Insiders viewed the news with some suspicion - not only was the timing a way of generating some positive F1 news over the Bahrain Grand Prix weekend, but Ecclestone made his announcement as French voters were flocking to the polls to cast their votes in the first round of the national elections.
And while most might think that a change of government is exactly the sort of thing that could lead to expensive, unsigned contracts being dumped at the first possible opportunity, Ecclestone was confident this would not be the case where the French Grand Prix was concerned.
"Whatever happens [in the voting booth], I don't care," Ecclestone said. "That's a domestic issue that doesn't concern me."
But concern him it does, with the news that first-round winner Francois Hollande has said that if he wins the presidency, the proposed grand prix will come under immediate review.
Incumbent Nicolas Sarkozy has guaranteed the race should he win re-election.
Much as I hate to make such an admission, it looks as though I might have been wrong. Savour this moment, as I don't do mea culpa very often.
Still, it's an excuse to shoehorn yet another Evita reference into this week's writing, so who am I to complain?
And the money kept rolling in from every side
When the money keeps rolling in, you don't ask how
Think of all the people guaranteed a good time now
And the money kept rolling out in all directions
To the poor, to the weak, to the destitute of all complexions
Now cynics claim a little of the cash has gone astray
But that's not the point my friends
When the money keeps rolling out you don't keep books
You can tell you've done well by the happy grateful looks
Accountants only slow things down, figures get in the way
Argentine president Cristina Fernandez de Kirchner has made a habit of using public funds to secure her popularity, in an echo of the tactics used by the infamous Eva Peron in the 1940s and early '50s.
Peron used public funds to secure the adoration of that self-same public through the Fundación María Eva Duarte de Perón, providing her descamisados with all manner of benefits, from the useful (homes, hospitals, employment, education) to the more frivolous (money for holidays).
It was a masterstroke of political PR, and gave Evita saint-like status among her supporters.
Kirchner has been using public money in a similar attempt to secure popular support, but the president's efforts have been more circenses, less panem.
In 2009, Kirchner nationalised Argentine football broadcasting, making the country's most popular sport accessible to all through FTA television. In her next move, she nationalised coverage of Argentine motorsport.
The public are still paying to watch football and racecars, of course, but they're now doing so through taxation, and not via satellite subscriptions.
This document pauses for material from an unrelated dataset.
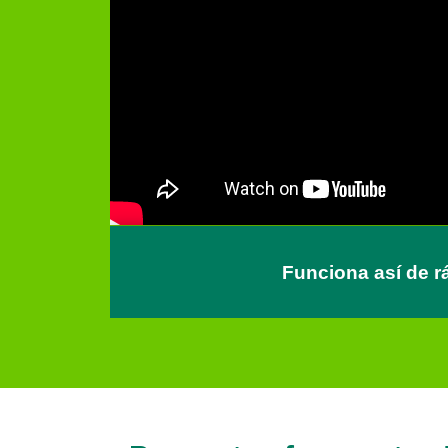
Funciona así de r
The latest attempt to curry public favour comes via the proposed Argentine Grand Prix, which is now looking highly likely, to the extent that the paddock rumour mill claims we'll be rocking up to Mar del Plata in 2013. The race is expected to be twinned with Interlagos at the end of the year.
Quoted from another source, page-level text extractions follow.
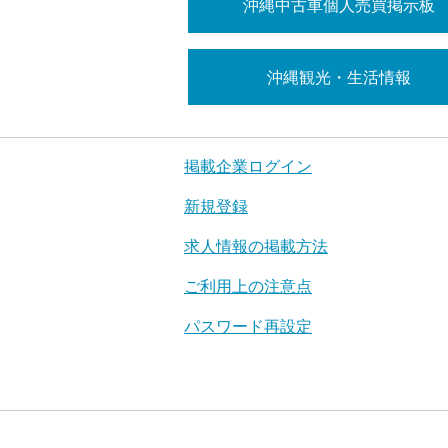
沖縄中古車個人売買掲示板
沖縄観光・生活情報
掲載企業ログイン
新規登録
求人情報の掲載方法
ご利用上の注意点
パスワード再設定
Of course, to claim that Kirchner is all circus and no bread is to do the Argentine president a disservice.
Like her heroine Evita (Kirchner often uses pictures of Eva Peron as backdrops to her public speeches), the incumbent president has worked to improve both social inclusion and economic development.
In 2010, Kirchner legalized gay marriage in Argentina. A year earlier, she implemented the Universal Child Allowance, from which approximately 10 percent of the population is said to benefit.